Left Ventricular End Systolic Diameter (LVESD) (A), LV Ejection Fraction (B), LV Fractional Shortening (C) relaxation constant Tau (D), Max dP/dT and Min dP/dT, (E) and Circumferential Stress (F) were evaluated in control, HFD, HFD-S, and HFD-D mice following 24 weeks of HFD feeding. Results are expressed as mean ± SEM.In panels A-C, ***p<0.001 vs. Baseline. In panels D-F, *p<0.05, **p<0.01 and ***p<0.001 vs. Control.
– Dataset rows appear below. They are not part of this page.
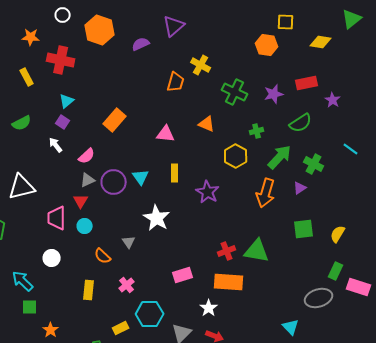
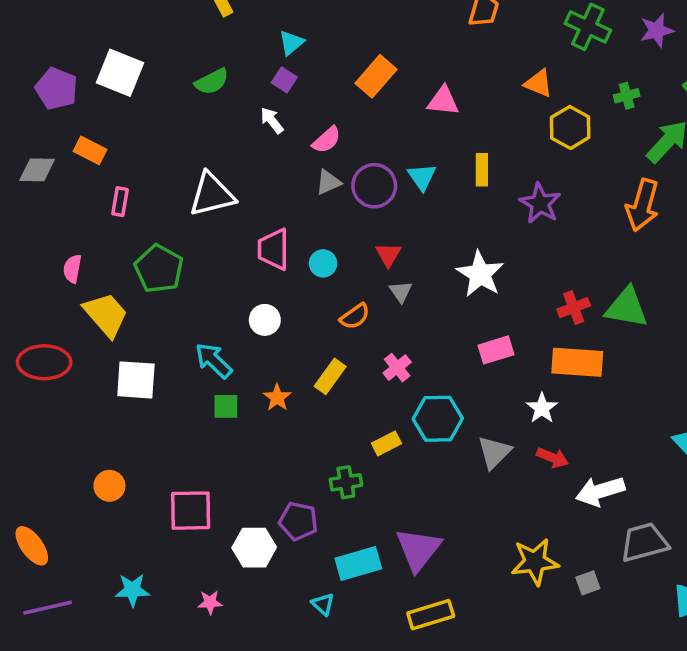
pink triangle: (166, 134) -> (443, 101), moved
yellow hexagon: (236, 156) -> (570, 127), moved
red triangle: (81, 201) -> (388, 255), moved
white star: (157, 218) -> (480, 274), moved
orange semicircle: (103, 256) -> (355, 316), turned -78
yellow rectangle: (89, 290) -> (330, 376), turned 30
orange star: (51, 330) -> (277, 398), moved

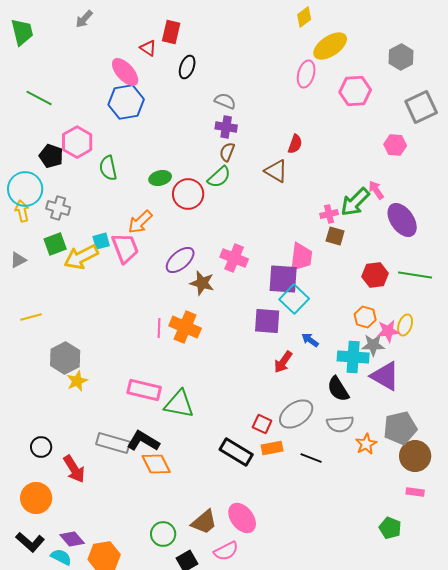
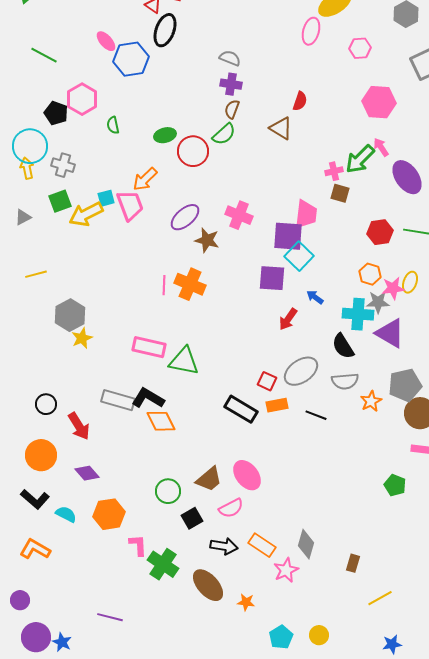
black ellipse: (187, 67) -> (165, 30), moved, size x1.4
pink ellipse: (125, 72) -> (106, 41), moved, size x0.7
pink hexagon: (355, 91) -> (360, 48), size x0.7
pink hexagon: (395, 145) -> (379, 102), moved, size x1.5
green semicircle: (108, 168) -> (113, 125), size x0.7
purple diamond: (72, 539) -> (87, 473), moved

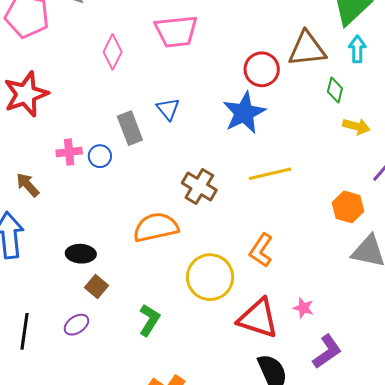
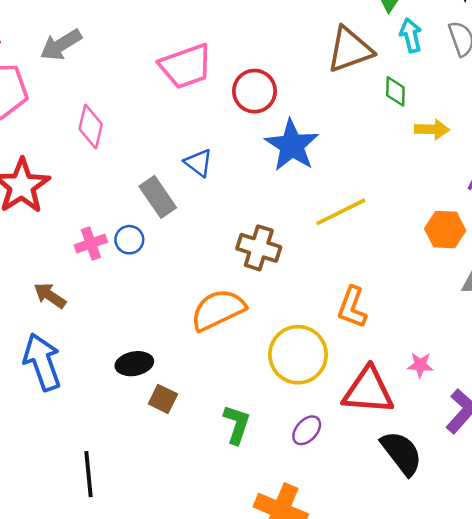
pink diamond: (113, 52) -> (91, 127), moved
red circle: (262, 69) -> (255, 91), moved
purple ellipse: (76, 325) -> (307, 430), moved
3.1.2 Oral H₂S therapy ameliorates HFD-induced cardiac hypertrophy and fibrosis

Hypertrophy and fibrosis are pathological responses of cardiomyocytes to the stress of the HFD condition [39; 40]. Therefore, we examined the effects of HFD and H₂S therapy on cardiac remodeling in terms of morphological changes at 24 weeks of HFD feeding. Consistent with the echocardiography and hemodynamic findings, our morphological and histological analysis revealed that HFD induced increases in heart weight to tibia length ratios (cardiac enlargement), increases in the cell surface area and cross sectional areas of cardiomyocytes (cardiac hypertrophy) and increases in Picrosirius Red staining (fibrosis) (Fig. 3). Although evidence of cardiac enlargement, cardiac hypertrophy, and fibrosis were present in the HFD-S and HFD-D groups, these morphological and histological changes were significantly less than the changes observed in the HFD group.

Fig 3.

Heart weight to body weight ratios (A), Representative photomicrographs of wheat germ agglutinin stained hearts (B), Summary of myocyte cell surface area (C) and cross sectional area measurements (D) of wheat germ agglutinin stained hearts, Representative photomicrographs of Picrosirius Red stained hearts (E), and summary of fibrosis area as % of the LV calculated from the Picrosirius Red sections (F), in control, HFD, HFD-S, and HFD-D mice following 24 weeks of HFD feeding. Scale bar equals 100 μm in panels B and D, respectively. Results are expressed as mean ± SEM. *p<0.05, **p<0.01 and ***p<0.001 vs. Control.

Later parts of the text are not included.